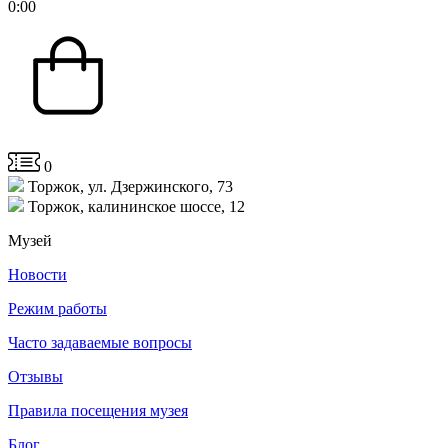
0
:
00
0
Торжок, ул. Дзержинского, 73
Торжок, калининское шоссе, 12
Музей
Новости
Режим работы
Часто задаваемые вопросы
Отзывы
Правила посещения музея
Блог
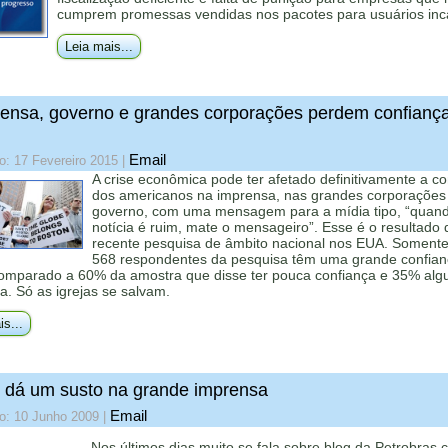
cumprem promessas vendidas nos pacotes para usuários inc
Leia mais...
ensa, governo e grandes corporações perdem confianç
Email
o: 17 Fevereiro 2015
|
A crise econômica pode ter afetado definitivamente a co
dos americanos na imprensa, nas grandes corporações
governo, com uma mensagem para a mídia tipo, “quan
notícia é ruim, mate o mensageiro”. Esse é o resultado 
recente pesquisa de âmbito nacional nos EUA. Soment
568 respondentes da pesquisa têm uma grande confian
comparado a 60% da amostra que disse ter pouca confiança e 35% al
a. Só as igrejas se salvam.
is...
 dá um susto na grande imprensa
Email
o: 10 Junho 2009
|
Nos últimos dias muito se fala sobre blog da Petrobras 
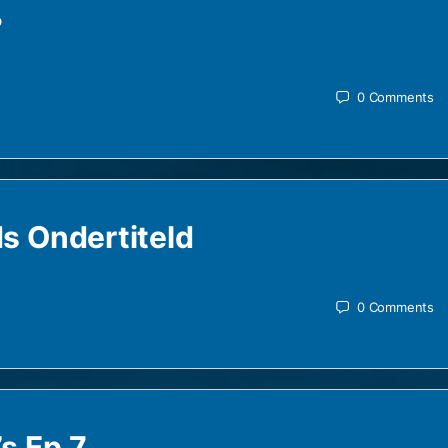
?
0
Comments
s Ondertiteld
0
Comments
s Ep.7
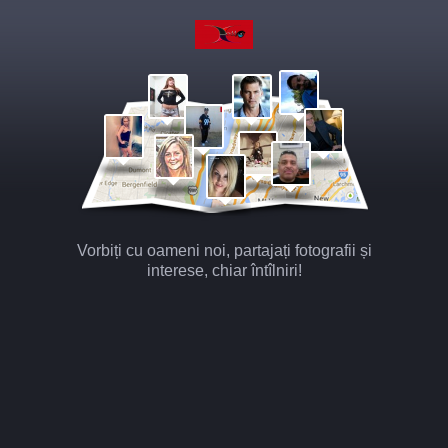
Vorbiți cu oameni noi, partajați fotografii și
interese, chiar întîlniri!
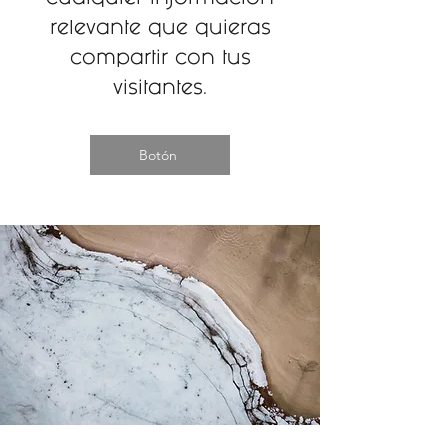
cualquier información
relevante que quieras
compartir con tus
visitantes.
Botón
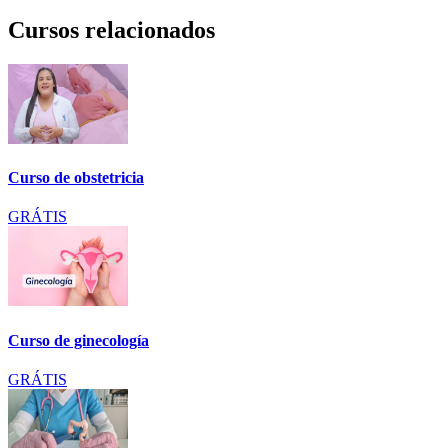
Cursos relacionados
Curso de obstetricia
GRÁTIS
Curso de ginecología
GRÁTIS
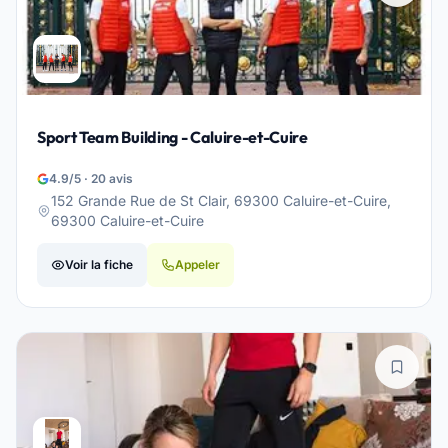
Sport Team Building - Caluire-et-Cuire
4.9/5 · 20 avis
152 Grande Rue de St Clair, 69300 Caluire-et-Cuire,
69300 Caluire-et-Cuire
Voir la fiche
Appeler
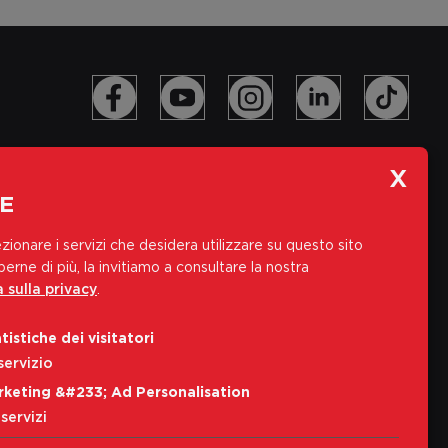
E
zionare i servizi che desidera utilizzare su questo sito
erne di più, la invitiamo a consultare la nostra
 sulla privacy
.
Iscriviti alla nostra newsletter
tistiche dei visitatori
Indirizzo e-mail
servizio
rketing &#233; Ad Personalisation
Iscriviti
servizi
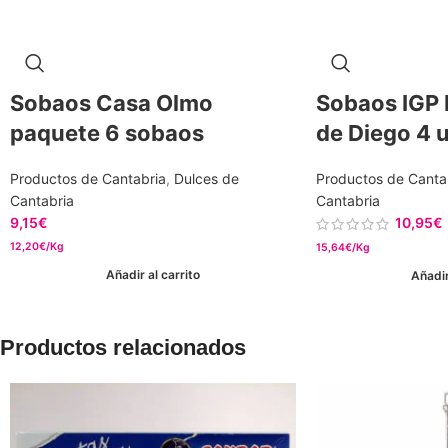
Sobaos Casa Olmo
Sobaos IGP 
paquete 6 sobaos
de Diego 4 
Productos de Cantabria
,
Dulces de
Productos de Canta
Cantabria
Cantabria
9,15
€
10,95
€
12,20€/Kg
15,64€/Kg
Añadir al carrito
Añadir
Productos relacionados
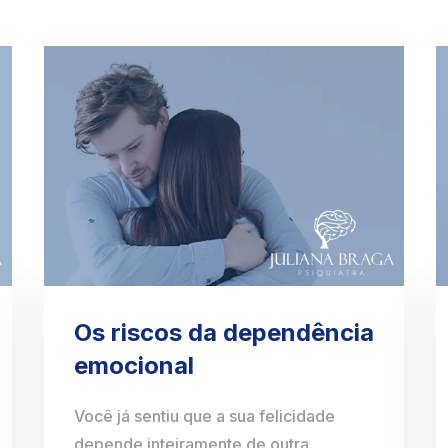
Os riscos da dependência
emocional
Você já sentiu que a sua felicidade
depende inteiramente de outra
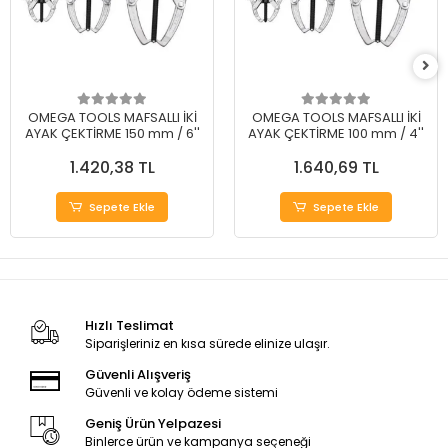
OMEGA TOOLS MAFSALLI İKİ
OMEGA TOOLS MAFSALLI İKİ
AYAK ÇEKTİRME 150 mm / 6''
AYAK ÇEKTİRME 100 mm / 4''
1.420,38 TL
1.640,69 TL
Sepete Ekle
Sepete Ekle
Hızlı Teslimat
Siparişleriniz en kısa sürede elinize ulaşır.
Güvenli Alışveriş
Güvenli ve kolay ödeme sistemi
Geniş Ürün Yelpazesi
Binlerce ürün ve kampanya seçeneği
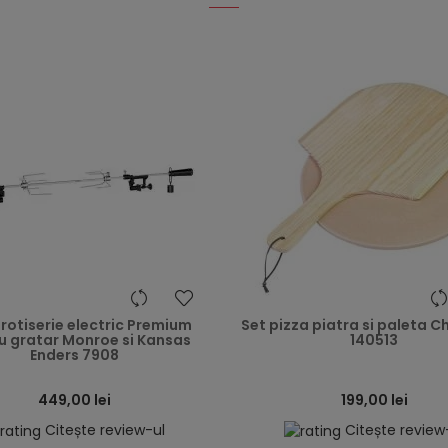
heart
 rotiserie electric Premium
Set pizza piatra si paleta C
u gratar Monroe si Kansas
140513
Enders 7908
449,00 lei
199,00 lei
Citește review-ul
Citește review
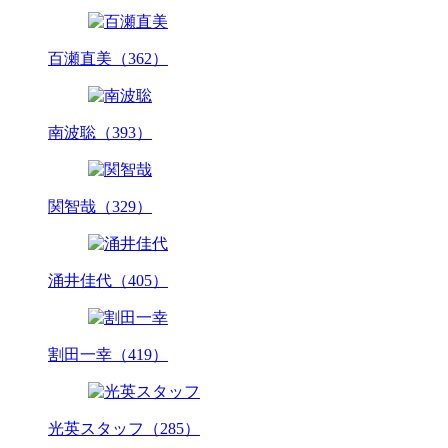
百瀬直美（362）
南波聡（393）
関智哉（329）
涌井佳代（405）
割田一幸（419）
光英スタッフ（285）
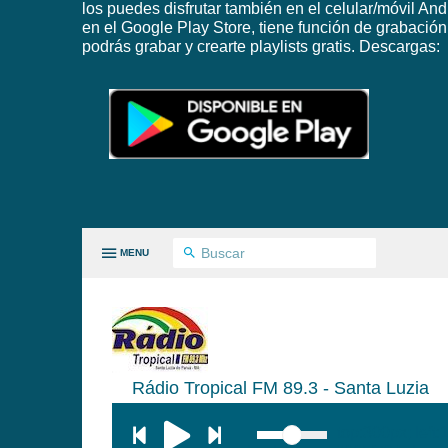
los puedes disfrutar también en el celular/móvil And
en el Google Play Store, tiene función de grabación
podrás grabar y crearte playlists gratis. Descargas:
MENU
 PAISES
Rádio Tropical FM 89.3 - Santa Luzia
GÉNEROS
top:300px; left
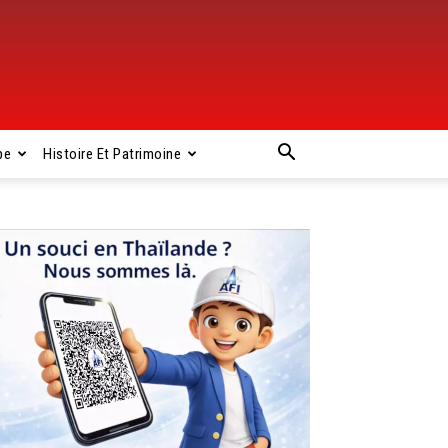
pe
Histoire Et Patrimoine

- What to do:
Repeat only the lines between the start of the data and the line with "governo, com uma", including those two lines, and skip the pictures.

- Result of the task:
0
:
00
0
Торжок, ул. Дзержинского, 73
Торжок, калининское шоссе, 12
Музей
Новости
Режим работы
Часто задаваемые вопросы
Отзывы
Правила посещения музея
Блог
cumprem promessas vendidas nos pacotes para usuários inc
Leia mais...
ensa, governo e grandes corporações perdem confianç
Email
o: 17 Fevereiro 2015
|
A crise econômica pode ter afetado definitivamente a co
dos americanos na imprensa, nas grandes corporações
governo, com uma mensagem para a mídia tipo, “quan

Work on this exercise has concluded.